# Use Euler's method with h=0.05 to find approximate values?

1. Nov 4, 2014

### Math10

1. The problem statement, all variables and given/known data
Use Euler's method with h=0.05 to find approximate values for the solution of the initial-value problem y'=2x^2+3y^2-2, y(2)=1 at x=0.1, 0.2, 0.3.

2. Relevant equations
None.

3. The attempt at a solution
Here's my work:

y'=2x^2+3y^2-2, y(2)=1
f(x, y)=2x^2+3y^2-2, x0=2, y0=1
y(0.1)=y1=y0+f(2, 1)(0.05)=1.45
y(0.2)=y2=y1+f(2.1, 1.45)(0.05)=2.10638
y(0.3)=y3=y2+f(2.3, 2.10638)(0.05)=3.20091
The answers I got are 1.45, 2.10638 and 3.20091. But are my answers right?
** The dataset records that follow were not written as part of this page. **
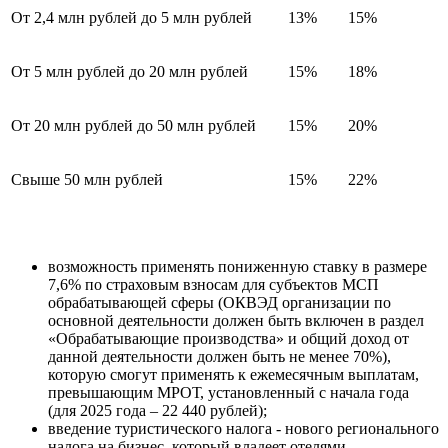
От 2,4 млн рублей до 5 млн рублей
13%
15%
От 5 млн рублей до 20 млн рублей
15%
18%
От 20 млн рублей до 50 млн рублей
15%
20%
Свыше 50 млн рублей
15%
22%
возможность применять пониженную ставку в размере
7,6% по страховым взносам для субъектов МСП
обрабатывающей сферы (ОКВЭД организации по
основной деятельности должен быть включен в раздел
«Обрабатывающие производства» и общий доход от
данной деятельности должен быть не менее 70%),
которую смогут применять к ежемесячным выплатам,
превышающим МРОТ, установленный с начала года
(для 2025 года – 22 440 рублей);
введение туристического налога - нового регионального
налога на бизнес, который владеет отелями,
Please check my answer and correct me if I'm wrong.

2. Nov 4, 2014

### HallsofIvy

Staff Emeritus
[No, those are not correct.. If dy/dx= 2x^2+3y^2-2, then dy= (2x^2+3y^2-2)dx
$y_n(x_n)+ f(x_n, y_n)(dx)$ is $y(x_{n+1)}= y(x_n+ dx)$.
$y_0+ f(2, 1)(0.05)$ is $y(0+ 0.05)= y(0.05)$ NOT $y(0.1)$.

3. Nov 4, 2014

### vela

Staff Emeritus
Since you're evaluating f at x=2, that should be y(2.05) = y(2)+f(2,1)(0.05).

4. Nov 5, 2014

### Math10

So how do I start the problem?
y(2.05)=y(2)+f(2, 1)(0.05)=1.45
But where did y(2.05) come from?

5. Nov 5, 2014

### vela

Staff Emeritus
What's the basic idea of Euler's method? You should understand that before trying to do this problem. It'll make the calculations make much more sense. Right now it seems like you're just plugging in numbers without knowing why.

6. Nov 5, 2014

### Math10

To find approximate values for the solution of the initial-value problem at the given points.

7. Nov 5, 2014

### vela

Staff Emeritus
That's so general it describes every method for numerically solving a differential equation. What specifically is the idea behind Euler's method?